PDE6A – Retinitis Pigmentosa

PDE6A encodes the rod photoreceptor cGMP-specific phosphodiesterase alpha subunit and is causally linked to autosomal recessive retinitis pigmentosa (Retinitis Pigmentosa) through loss-of-function and missense variants that disrupt phototransduction. Biallelic variants in PDE6A lead to progressive rod-cone dystrophy characterized by nyctalopia, constricted visual fields, and eventual central vision loss (HP:0000510). Genetic testing for PDE6A is therefore integral to molecular diagnosis and patient stratification for emerging therapies.
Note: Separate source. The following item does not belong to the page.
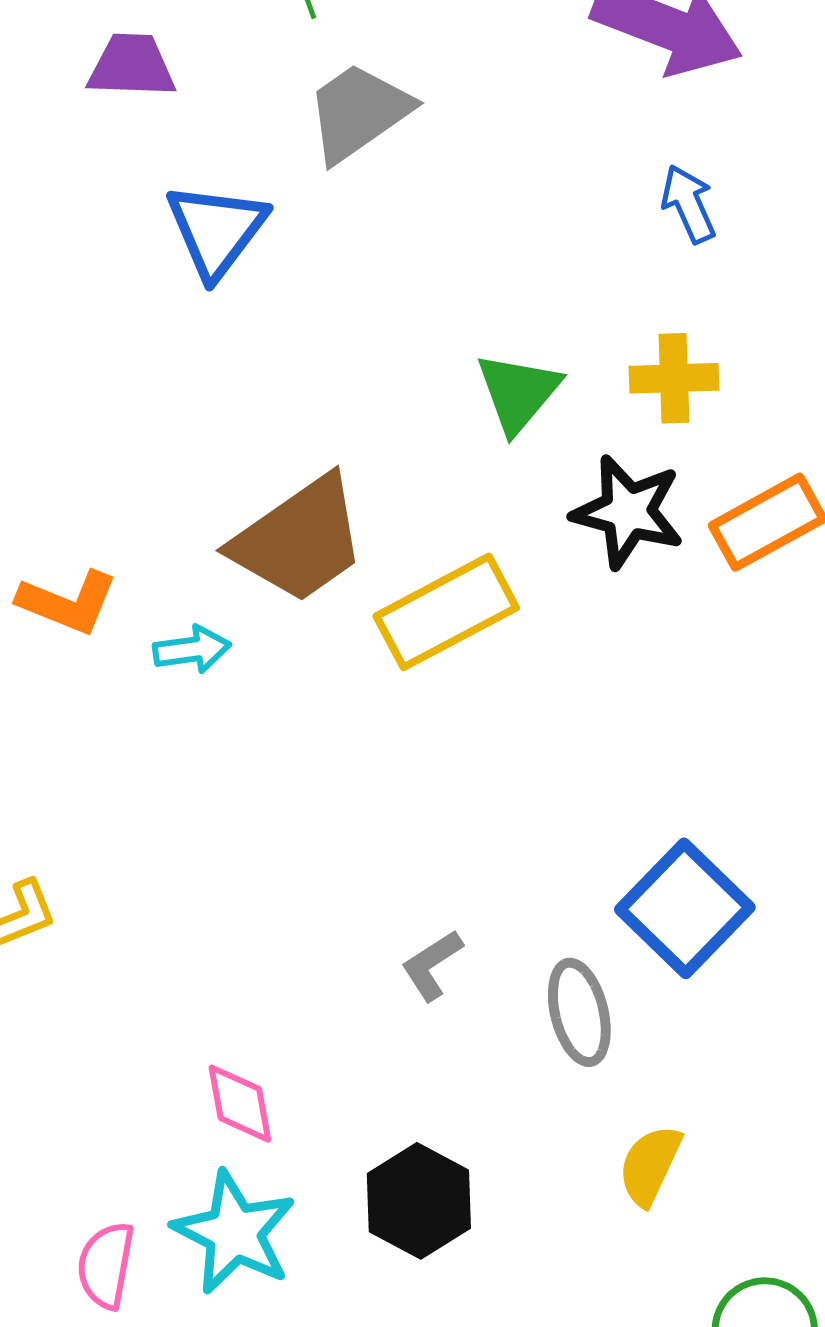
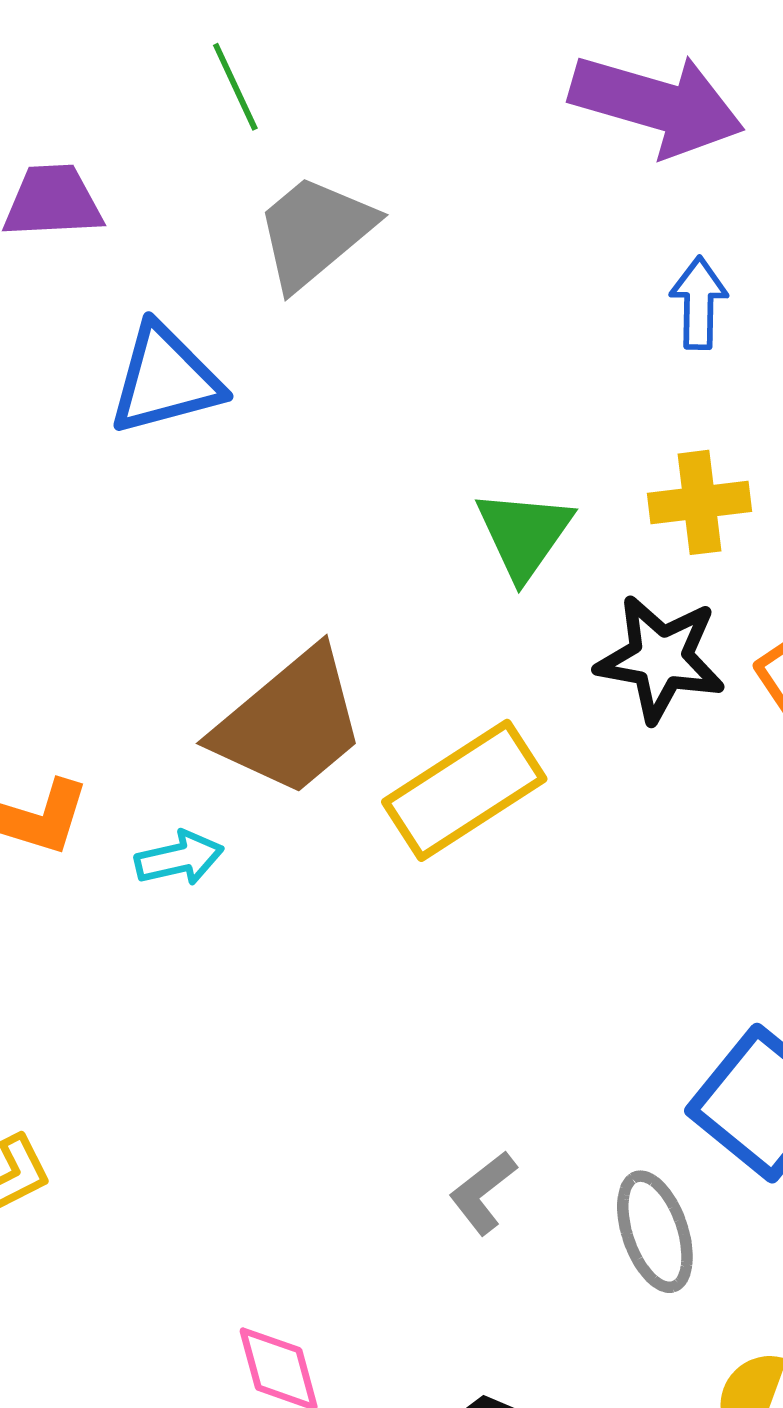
blue arrow: (689, 204) -> (699, 303), turned 30
blue triangle: (216, 230) -> (165, 380), turned 43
Genetic evidence for PDE6A in RP is strong. The initial report screened 340 unrelated RP probands and identified biallelic PDE6A variants segregating with disease in two families, each altering essential catalytic domains (PMID:7493036). Subsequent case series described homozygous and compound heterozygous variants in over 57 patients from 44 families, including recurrent alleles such as c.304C>A (p.Arg102Ser) and novel frameshifts like c.1358_1359delAT (p.Ile452SerfsTer7) (PMID:29118501; PMID:33057649). Parental carrier status and familial segregation have been demonstrated in multiple pedigrees, confirming recessive inheritance.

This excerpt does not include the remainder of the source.